Il ne m'aura fallu que quelques pages pour être absorbée pleinement par les bois, sortis tout droit de l'imagination d'Harlan Coben. Figure incontestée du thriller et du roman policier, je ne pense pas avoir besoin de présenter cet auteur, dont les dernières publications occupent toujours une bonne place en tête de gondoles. Pour ma part je ne suis pas une fervente lectrice d'Harlan Coben. J'avais beaucoup apprécié "Ne le dis à personne" mais le dernier lu, "Remède mortel", m'avait donné une impression de déjà vu. Je l'avais donc un peu laissé de côté, jusqu'à ce que, en constituant ma PAL du Pumpkin Autumn Challenge, je retombe sur "Dans les bois", qui traînait dans ma bibliothèque depuis déjà un long moment. 

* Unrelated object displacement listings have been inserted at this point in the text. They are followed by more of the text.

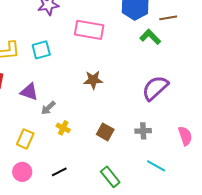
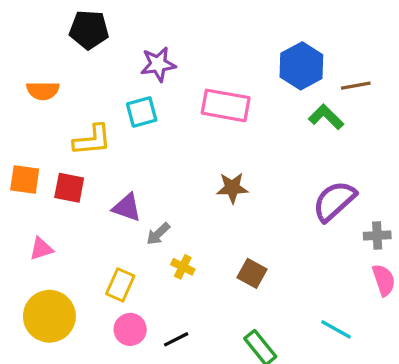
cyan square: (41, 50) -> (142, 112), moved
gray cross: (143, 131) -> (377, 236), moved
pink circle: (22, 172) -> (130, 329), moved

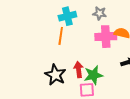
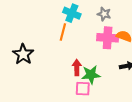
cyan cross: (67, 16) -> (72, 13), turned 30
black star: (55, 75) -> (23, 54), moved

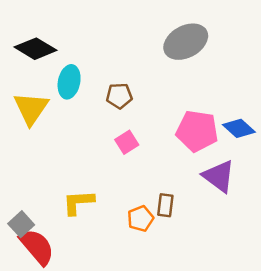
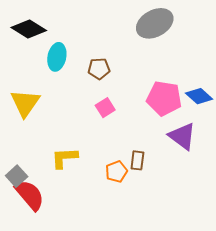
yellow triangle: (31, 108) -> (25, 103), moved

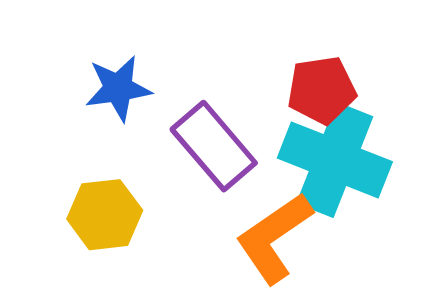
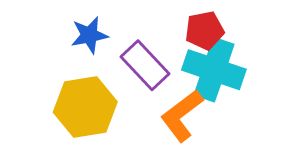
yellow hexagon: (105, 215) -> (85, 107), size x1.5

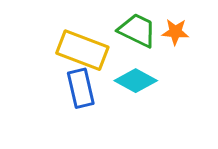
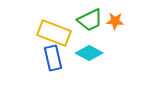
green trapezoid: (137, 30) -> (90, 20), turned 128

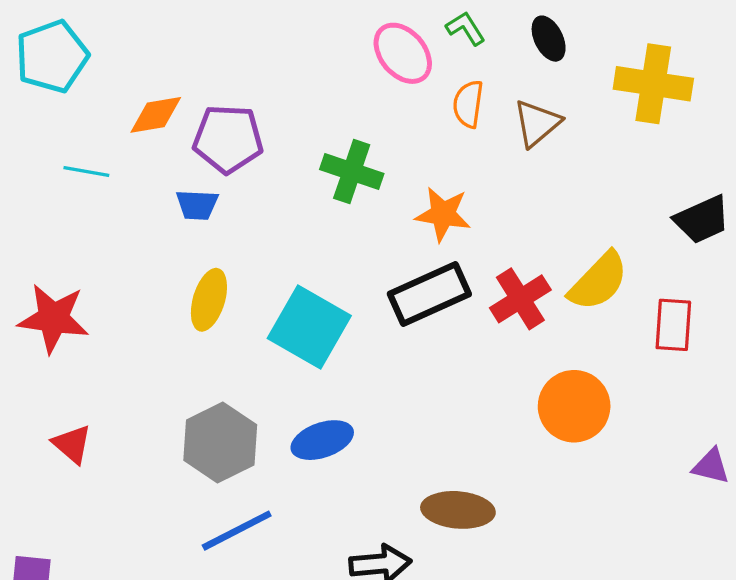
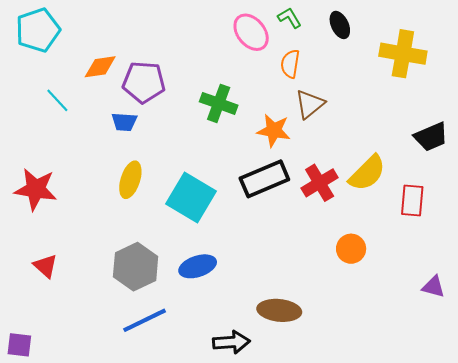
brown triangle: (537, 123) -> (310, 104), moved
cyan line: (86, 171) -> (57, 100), turned 36
orange circle: (574, 406) -> (351, 249), size x0.7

"Été 1958, New Jersey. Paul Copeland est animateur d'un camp de vacances à la lisière des bois. Une nuit, il abandonne quelques heures son poste. Quatre jeunes en profitent pour s'éclipser, dont sa sœur Camille. On ne les reverra plus. Seuls deux corps sont retrouvés. On attribuera leur mort à un tueur en série qui sévissait dans la région. Vingt ans plus tard. Paul est devenu procureur. Alors qu'il plaide dans une affaire de viol, il est appelé à identifier un corps. Stupéfait, il reconnaît formellement Gil Perez, un des disparus. Pourquoi les parents de Gil s'obstinent-ils à nier son identité ? Et si Gil a été en vie tout ce temps, se pourrait-il que Camille le soit toujours aujourd'hui ? Bien décidé à faire la lumière sur le drame qui n'a jamais cessé de le ronger, Paul va replonger dans les souvenirs de cette terrible nuit...". 

Ce roman commence à dater, puisqu'il a été publié en 2009 aux éditions Pocket. Alors certes, ce n'est pas de la grande littérature, il n'y a pas de figures de style transcendantes ni de vocabulaire très élaboré. Harlan Coben va à l'essentiel, dans un style efficace qui nous entraîne directement dans les nombreuses péripéties vécues par ses personnages. J'attendais une évasion de quelques heures et des rebondissements inattendus, et de ce côté là j'ai été servi. Sur les derniers chapitres je n'ai clairement pas pu lâcher le roman, obsédée par le désir de connaître le dénouement. 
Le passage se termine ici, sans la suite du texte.